# What you should do
Each line of the data below holding the word "Restaurant" must be copied.
=== Section Start ===
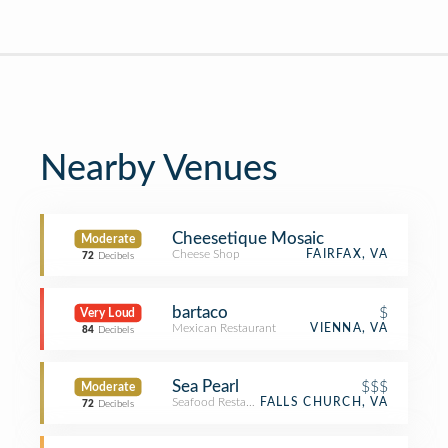
Nearby Venues
Cheesetique Mosaic
Moderate
Cheese Shop
FAIRFAX, VA
72
Decibels
bartaco
$
Very Loud
Mexican Restaurant
VIENNA, VA
84
Decibels
Sea Pearl
$$$
Moderate
Seafood Restaurant
FALLS CHURCH, VA
72
Decibels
=== Section End ===
# Exercise solution
Mexican Restaurant
Seafood Restaurant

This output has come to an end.